Ich weiß nicht, wie Frau Chua mit Kindern umgeht, die nicht schlafen möchten, besser ist sicher auch, ich und die Menschenrechtsorganisationen dieser Welt wissen es nicht. Aber hätte ich damals bereits ein Buch wie dieses gehabt, hätte ich es öfter zur Hand genommen. Der Amerikaner Adam Mansbach hatte nämlich in einer jener wachen Nächte die großartige Idee, kleine, aber sehr ehrliche Reime aufzuschreiben, die den Spagat zwischen Liebe und Verzweiflung, den das elterliche Hirn in solchen Gelegenheiten vollführen muss, recht unterhaltsam widerspiegeln:

(Hier stellen Sie sich bitte eine Hörprobe aus dem wunderbaren Büchlein „Go the F**k to Sleep vor“.)

„Go the F**k to Sleep“ ist genau das richtige Geschenk für jene tränensackbehangenen, augenberingten Mütter oder Väter, die sich schlapp und bleich mit matter Hand an ihren Kaffeebecher klammern. Dieses Büchlein macht solche Nächte nicht leichter. Aber unterhaltsamer.

Eine ungestörte Nacht wünscht
moggadodde

Was hat er, was ich nicht habe?

Samstagnachmittag. Der gar nicht mehr so kleine Hank und seine Sportsfreunde beim Heimspiel gegen die Würzburger Kickers. Es geht um Platz 2 in der U15-Gruppe und die Luft flimmert nicht nur vor Hitze sondern auch vor Spannung und Motivation.
Der hübsche, sehr jungsche Schiedsrichter hält vor dem Spiel eine kleine Ansprache.

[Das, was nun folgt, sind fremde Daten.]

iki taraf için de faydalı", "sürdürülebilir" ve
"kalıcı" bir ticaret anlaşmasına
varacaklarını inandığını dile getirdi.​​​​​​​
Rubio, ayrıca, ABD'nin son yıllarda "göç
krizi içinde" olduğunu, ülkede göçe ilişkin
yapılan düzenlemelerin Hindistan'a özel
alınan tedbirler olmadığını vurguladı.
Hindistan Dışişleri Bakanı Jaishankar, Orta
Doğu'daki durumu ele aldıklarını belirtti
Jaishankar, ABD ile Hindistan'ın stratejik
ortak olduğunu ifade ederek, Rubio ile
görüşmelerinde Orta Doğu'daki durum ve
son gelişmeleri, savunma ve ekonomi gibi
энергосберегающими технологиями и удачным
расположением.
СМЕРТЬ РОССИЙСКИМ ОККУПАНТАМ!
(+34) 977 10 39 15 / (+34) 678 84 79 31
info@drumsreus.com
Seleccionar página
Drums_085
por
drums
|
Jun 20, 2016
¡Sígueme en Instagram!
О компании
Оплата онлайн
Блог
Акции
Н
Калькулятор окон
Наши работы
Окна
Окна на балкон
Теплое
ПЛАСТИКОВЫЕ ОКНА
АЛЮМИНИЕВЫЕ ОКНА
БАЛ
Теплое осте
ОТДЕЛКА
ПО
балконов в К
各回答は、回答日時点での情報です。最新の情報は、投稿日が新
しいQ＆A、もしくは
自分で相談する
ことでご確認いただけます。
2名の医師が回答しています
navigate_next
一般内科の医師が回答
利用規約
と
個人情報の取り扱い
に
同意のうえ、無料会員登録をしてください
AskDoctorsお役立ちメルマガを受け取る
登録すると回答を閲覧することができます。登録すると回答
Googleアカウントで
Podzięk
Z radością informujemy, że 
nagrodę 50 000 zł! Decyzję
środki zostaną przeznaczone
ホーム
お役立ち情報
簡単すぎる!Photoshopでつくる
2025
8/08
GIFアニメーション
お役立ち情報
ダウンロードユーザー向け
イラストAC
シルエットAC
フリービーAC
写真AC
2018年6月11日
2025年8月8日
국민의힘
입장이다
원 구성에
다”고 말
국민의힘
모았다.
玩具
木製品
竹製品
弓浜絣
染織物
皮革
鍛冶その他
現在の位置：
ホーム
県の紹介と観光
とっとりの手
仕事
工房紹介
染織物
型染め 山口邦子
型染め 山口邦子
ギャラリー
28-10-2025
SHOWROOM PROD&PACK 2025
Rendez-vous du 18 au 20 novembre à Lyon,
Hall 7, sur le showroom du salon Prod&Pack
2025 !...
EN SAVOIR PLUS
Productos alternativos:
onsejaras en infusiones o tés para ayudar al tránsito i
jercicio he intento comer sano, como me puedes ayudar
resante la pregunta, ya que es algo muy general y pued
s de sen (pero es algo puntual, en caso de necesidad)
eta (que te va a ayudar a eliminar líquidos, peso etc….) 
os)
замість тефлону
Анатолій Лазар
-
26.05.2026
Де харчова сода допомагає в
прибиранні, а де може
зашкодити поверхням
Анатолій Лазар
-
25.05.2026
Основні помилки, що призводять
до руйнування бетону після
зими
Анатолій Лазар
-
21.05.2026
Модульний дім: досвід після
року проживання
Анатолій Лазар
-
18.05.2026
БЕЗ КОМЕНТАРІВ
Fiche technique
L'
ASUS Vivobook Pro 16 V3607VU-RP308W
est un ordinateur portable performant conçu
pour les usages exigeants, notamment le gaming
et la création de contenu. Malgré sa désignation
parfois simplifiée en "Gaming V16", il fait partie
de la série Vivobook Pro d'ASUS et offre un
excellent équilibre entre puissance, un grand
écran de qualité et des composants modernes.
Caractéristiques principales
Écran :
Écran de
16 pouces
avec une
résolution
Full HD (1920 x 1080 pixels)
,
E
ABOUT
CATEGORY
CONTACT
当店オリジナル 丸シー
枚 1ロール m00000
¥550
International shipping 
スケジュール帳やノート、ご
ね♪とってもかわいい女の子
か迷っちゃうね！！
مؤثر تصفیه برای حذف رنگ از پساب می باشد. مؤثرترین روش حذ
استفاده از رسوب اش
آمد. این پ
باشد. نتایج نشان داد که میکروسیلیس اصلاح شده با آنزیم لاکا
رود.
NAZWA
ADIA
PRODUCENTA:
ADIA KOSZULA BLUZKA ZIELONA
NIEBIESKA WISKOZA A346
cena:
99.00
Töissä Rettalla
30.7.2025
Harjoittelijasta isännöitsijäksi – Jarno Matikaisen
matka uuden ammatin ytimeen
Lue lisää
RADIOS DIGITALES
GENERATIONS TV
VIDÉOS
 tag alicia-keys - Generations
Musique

„Hört gut zu“, erklärt er in strengem Ton, „ich sage das alles jetzt nur einmal: Habt ihr den Schmuck ab?“ Die Jungs antworten wie aus einem 45er Colt geschossen mit einem zackigen „Ja!“. Die ersten Mütter recken die Hälse. „Hat jeder Schienbeinschoner dran?“„Ja!“„Die Trikots bleiben in der Hose, verstanden?“„Okay!“„Und zuletzt und ganz wichtig: Auf dem Platz rede nur ich, ist das allen klar?“ Wieder erwidern die Jungs wie aus einem Mund mit einem schneidigen „Ja!“. Sämtliche anwesenden Mütter staunen. Die Väter auch. So folgsam kennen sie ihre halbwüchsigen, sonst um keine Ausrede und keinen pubertär-schnippischen Spruch verlegenen Söhne gar nicht. Sie Wir reden sich uns daheim die Münder fransig und diesem gerade den Pickeln entwachsenen Jungchen im gelben Trikot fressen die Früchte ihrer unserer Lenden und Schöße aus der Hand!?
Sofort melden sich die ersten Mütter und wollen wissen, ob man diesen Knaben mieten kann. Geld spielt keine Rolle. Notfalls böten sie auch ihren Körper mehr. Hauptsache, mal wieder ein aufgeräumtes Zimmer. Oder ein oder zwei Mülltonnengänge ohne „Gleich!“, „Kann gerade nicht!“ oder das bei Familien mit Geschwisterkindern auch sehr beliebte „Warum denn immer ich?“.

Das Spiel verlief ohne Zwischenfälle, grobe Fouls oder sträfliches Gemecker. Der Einzige, der sich anfangs nicht wirklich im Griff hatte, war der gegnerische Trainer, der eine wortgewaltige Zier für jedes erstklassige Boot-Camp abgegeben hätte! Das Schiri-Knäblein hingegen hatte ohne viele Worte das Spiel zu jeder Zeit vollkommen unter Kontrolle. Beeindruckend!

Vielleicht sollte ich ja auch mal versuchen, während einer meiner Ansprachen besonders streng zu gucken und gleichzeitig einen Ball in der Hand zu halten. Vielleicht würde der kleine Hank dann auch hier zu Hause ohne jegliche Wider- oder Verzögerungsworte duschen Tisch decken aufräumen Computer ausschalten das Karnickel versorgen spuren. Vielleicht müsste ich mir wirklich mal ein gelbes Schiedsrichtertrikot und ein knappes, schwarzes Höschen besorgen. Vielleicht wäre der Müllsack, der seit vier Tagen in Hanks Zimmer lagert, jetzt schon in der Tonne. Aber sicher gäbe ich so ein ulkiges Bild ab, dass wir beide wieder lachen müssten. So wie immer halt.